Give again every line from the one with "Главная (44, 76)" through the last line of the data, exactly, and leave out the lines before it.

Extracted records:
..........

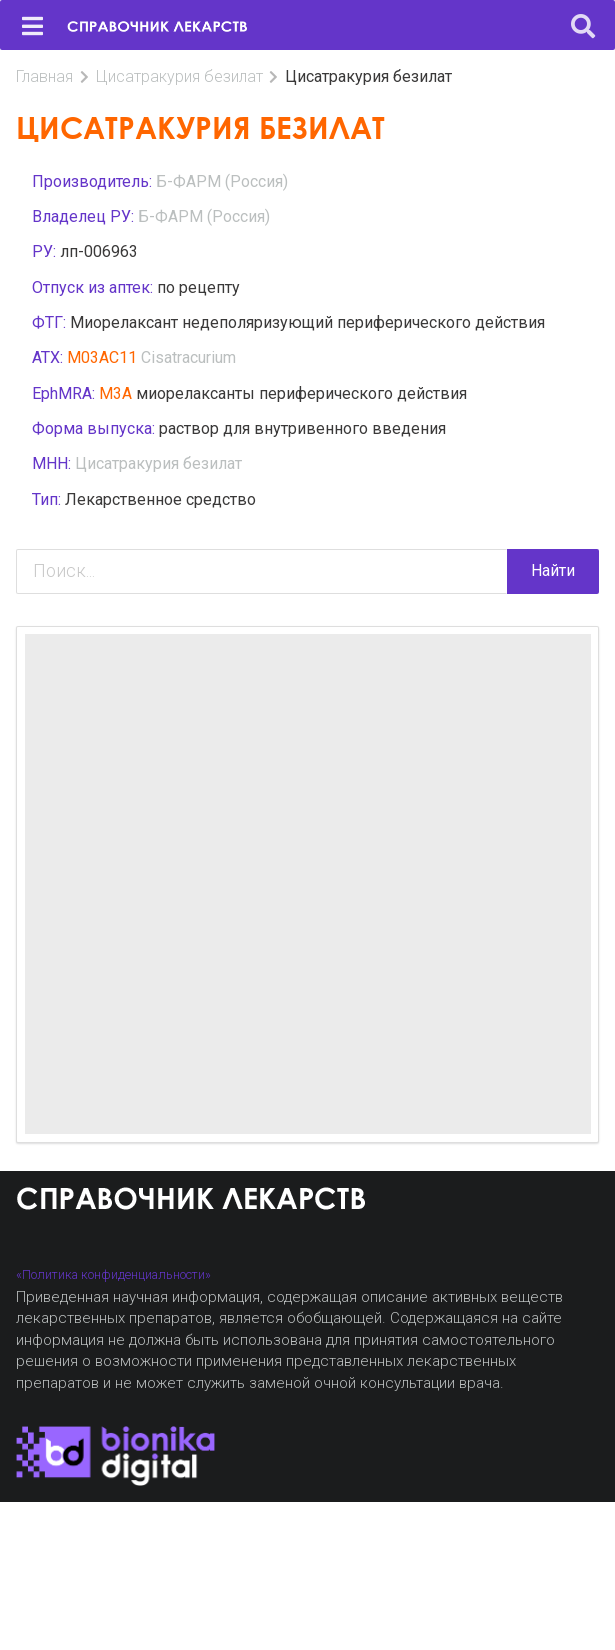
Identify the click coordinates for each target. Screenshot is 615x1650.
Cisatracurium (188, 357)
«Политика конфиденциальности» (113, 1274)
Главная (44, 76)
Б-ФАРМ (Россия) (222, 181)
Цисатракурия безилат (179, 76)
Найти (553, 570)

..........

--- Output below ---
Главная (44, 76)
Б-ФАРМ (Россия) (222, 181)
Цисатракурия безилат (179, 76)
Найти (553, 570)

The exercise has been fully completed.